**Goal of the exercise**
Restate the entries word for word, omitting nothing.
--
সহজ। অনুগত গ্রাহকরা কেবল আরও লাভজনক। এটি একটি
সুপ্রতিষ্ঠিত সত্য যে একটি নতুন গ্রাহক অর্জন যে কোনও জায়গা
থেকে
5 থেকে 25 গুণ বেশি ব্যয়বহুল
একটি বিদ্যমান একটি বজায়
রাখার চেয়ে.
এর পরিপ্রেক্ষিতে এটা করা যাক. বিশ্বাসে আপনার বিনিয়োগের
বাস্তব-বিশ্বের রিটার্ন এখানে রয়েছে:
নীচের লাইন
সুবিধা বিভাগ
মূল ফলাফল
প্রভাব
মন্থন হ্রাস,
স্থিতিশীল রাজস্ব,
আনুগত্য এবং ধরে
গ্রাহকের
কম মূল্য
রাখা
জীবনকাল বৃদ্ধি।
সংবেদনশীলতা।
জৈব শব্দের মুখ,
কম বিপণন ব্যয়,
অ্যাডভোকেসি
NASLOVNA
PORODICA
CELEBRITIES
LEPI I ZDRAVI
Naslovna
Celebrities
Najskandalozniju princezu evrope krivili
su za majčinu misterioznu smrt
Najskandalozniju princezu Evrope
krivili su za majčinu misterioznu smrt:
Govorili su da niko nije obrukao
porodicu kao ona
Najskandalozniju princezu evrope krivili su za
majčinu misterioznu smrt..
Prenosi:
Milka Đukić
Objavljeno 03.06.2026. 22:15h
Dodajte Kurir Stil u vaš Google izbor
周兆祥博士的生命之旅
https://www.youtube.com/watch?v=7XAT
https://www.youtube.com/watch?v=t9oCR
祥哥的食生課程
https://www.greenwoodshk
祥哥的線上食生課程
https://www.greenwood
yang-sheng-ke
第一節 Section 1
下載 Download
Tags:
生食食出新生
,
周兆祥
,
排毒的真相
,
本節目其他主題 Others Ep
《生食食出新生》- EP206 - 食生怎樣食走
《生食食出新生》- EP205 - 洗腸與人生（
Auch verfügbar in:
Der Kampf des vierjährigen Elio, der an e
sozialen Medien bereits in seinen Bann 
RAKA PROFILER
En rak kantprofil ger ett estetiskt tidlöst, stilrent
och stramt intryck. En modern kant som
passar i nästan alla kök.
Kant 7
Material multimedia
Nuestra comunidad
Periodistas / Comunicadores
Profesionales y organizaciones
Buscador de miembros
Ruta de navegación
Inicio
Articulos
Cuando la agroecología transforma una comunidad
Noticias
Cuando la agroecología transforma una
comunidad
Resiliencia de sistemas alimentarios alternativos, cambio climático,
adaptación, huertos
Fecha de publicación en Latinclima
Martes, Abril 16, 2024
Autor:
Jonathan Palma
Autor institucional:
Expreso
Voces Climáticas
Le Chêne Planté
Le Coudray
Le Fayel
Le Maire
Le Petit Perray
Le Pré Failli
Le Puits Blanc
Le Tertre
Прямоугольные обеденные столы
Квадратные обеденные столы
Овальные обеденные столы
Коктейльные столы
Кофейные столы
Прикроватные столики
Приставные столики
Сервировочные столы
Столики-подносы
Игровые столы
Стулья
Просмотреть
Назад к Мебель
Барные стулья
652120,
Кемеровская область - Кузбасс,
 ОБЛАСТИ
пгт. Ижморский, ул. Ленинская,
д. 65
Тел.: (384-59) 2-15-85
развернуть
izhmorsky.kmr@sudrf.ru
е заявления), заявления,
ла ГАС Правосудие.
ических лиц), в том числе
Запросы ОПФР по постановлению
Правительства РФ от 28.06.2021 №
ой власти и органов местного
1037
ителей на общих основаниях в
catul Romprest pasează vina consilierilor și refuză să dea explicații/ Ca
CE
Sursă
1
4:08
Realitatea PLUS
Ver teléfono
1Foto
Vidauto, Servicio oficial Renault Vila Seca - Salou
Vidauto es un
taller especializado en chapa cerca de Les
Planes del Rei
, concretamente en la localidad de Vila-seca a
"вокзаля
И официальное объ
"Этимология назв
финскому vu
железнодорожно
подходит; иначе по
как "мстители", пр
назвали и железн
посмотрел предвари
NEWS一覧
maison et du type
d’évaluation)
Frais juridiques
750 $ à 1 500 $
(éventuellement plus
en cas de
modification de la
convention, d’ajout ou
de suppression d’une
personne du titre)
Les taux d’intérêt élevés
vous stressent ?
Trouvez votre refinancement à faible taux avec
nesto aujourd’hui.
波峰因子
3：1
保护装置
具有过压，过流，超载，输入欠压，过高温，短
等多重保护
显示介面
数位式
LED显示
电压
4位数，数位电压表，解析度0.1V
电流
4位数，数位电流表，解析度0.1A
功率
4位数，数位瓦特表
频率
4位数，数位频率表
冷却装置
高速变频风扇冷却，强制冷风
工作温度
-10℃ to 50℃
--
**Exercise solution**
সহজ। অনুগত গ্রাহকরা কেবল আরও লাভজনক। এটি একটি
সুপ্রতিষ্ঠিত সত্য যে একটি নতুন গ্রাহক অর্জন যে কোনও জায়গা
থেকে
5 থেকে 25 গুণ বেশি ব্যয়বহুল
একটি বিদ্যমান একটি বজায়
রাখার চেয়ে.
এর পরিপ্রেক্ষিতে এটা করা যাক. বিশ্বাসে আপনার বিনিয়োগের
বাস্তব-বিশ্বের রিটার্ন এখানে রয়েছে:
নীচের লাইন
সুবিধা বিভাগ
মূল ফলাফল
প্রভাব
মন্থন হ্রাস,
স্থিতিশীল রাজস্ব,
আনুগত্য এবং ধরে
গ্রাহকের
কম মূল্য
রাখা
জীবনকাল বৃদ্ধি।
সংবেদনশীলতা।
জৈব শব্দের মুখ,
কম বিপণন ব্যয়,
অ্যাডভোকেসি
NASLOVNA
PORODICA
CELEBRITIES
LEPI I ZDRAVI
Naslovna
Celebrities
Najskandalozniju princezu evrope krivili
su za majčinu misterioznu smrt
Najskandalozniju princezu Evrope
krivili su za majčinu misterioznu smrt:
Govorili su da niko nije obrukao
porodicu kao ona
Najskandalozniju princezu evrope krivili su za
majčinu misterioznu smrt..
Prenosi:
Milka Đukić
Objavljeno 03.06.2026. 22:15h
Dodajte Kurir Stil u vaš Google izbor
周兆祥博士的生命之旅
https://www.youtube.com/watch?v=7XAT
https://www.youtube.com/watch?v=t9oCR
祥哥的食生課程
https://www.greenwoodshk
祥哥的線上食生課程
https://www.greenwood
yang-sheng-ke
第一節 Section 1
下載 Download
Tags:
生食食出新生
,
周兆祥
,
排毒的真相
,
本節目其他主題 Others Ep
《生食食出新生》- EP206 - 食生怎樣食走
《生食食出新生》- EP205 - 洗腸與人生（
Auch verfügbar in:
Der Kampf des vierjährigen Elio, der an e
sozialen Medien bereits in seinen Bann 
RAKA PROFILER
En rak kantprofil ger ett estetiskt tidlöst, stilrent
och stramt intryck. En modern kant som
passar i nästan alla kök.
Kant 7
Material multimedia
Nuestra comunidad
Periodistas / Comunicadores
Profesionales y organizaciones
Buscador de miembros
Ruta de navegación
Inicio
Articulos
Cuando la agroecología transforma una comunidad
Noticias
Cuando la agroecología transforma una
comunidad
Resiliencia de sistemas alimentarios alternativos, cambio climático,
adaptación, huertos
Fecha de publicación en Latinclima
Martes, Abril 16, 2024
Autor:
Jonathan Palma
Autor institucional:
Expreso
Voces Climáticas
Le Chêne Planté
Le Coudray
Le Fayel
Le Maire
Le Petit Perray
Le Pré Failli
Le Puits Blanc
Le Tertre
Прямоугольные обеденные столы
Квадратные обеденные столы
Овальные обеденные столы
Коктейльные столы
Кофейные столы
Прикроватные столики
Приставные столики
Сервировочные столы
Столики-подносы
Игровые столы
Стулья
Просмотреть
Назад к Мебель
Барные стулья
652120,
Кемеровская область - Кузбасс,
 ОБЛАСТИ
пгт. Ижморский, ул. Ленинская,
д. 65
Тел.: (384-59) 2-15-85
развернуть
izhmorsky.kmr@sudrf.ru
е заявления), заявления,
ла ГАС Правосудие.
ических лиц), в том числе
Запросы ОПФР по постановлению
Правительства РФ от 28.06.2021 №
ой власти и органов местного
1037
ителей на общих основаниях в
catul Romprest pasează vina consilierilor și refuză să dea explicații/ Ca
CE
Sursă
1
4:08
Realitatea PLUS
Ver teléfono
1Foto
Vidauto, Servicio oficial Renault Vila Seca - Salou
Vidauto es un
taller especializado en chapa cerca de Les
Planes del Rei
, concretamente en la localidad de Vila-seca a
"вокзаля
И официальное объ
"Этимология назв
финскому vu
железнодорожно
подходит; иначе по
как "мстители", пр
назвали и железн
посмотрел предвари
NEWS一覧
maison et du type
d’évaluation)
Frais juridiques
750 $ à 1 500 $
(éventuellement plus
en cas de
modification de la
convention, d’ajout ou
de suppression d’une
personne du titre)
Les taux d’intérêt élevés
vous stressent ?
Trouvez votre refinancement à faible taux avec
nesto aujourd’hui.
波峰因子
3：1
保护装置
具有过压，过流，超载，输入欠压，过高温，短
等多重保护
显示介面
数位式
LED显示
电压
4位数，数位电压表，解析度0.1V
电流
4位数，数位电流表，解析度0.1A
功率
4位数，数位瓦特表
频率
4位数，数位频率表
冷却装置
高速变频风扇冷却，强制冷风
工作温度
-10℃ to 50℃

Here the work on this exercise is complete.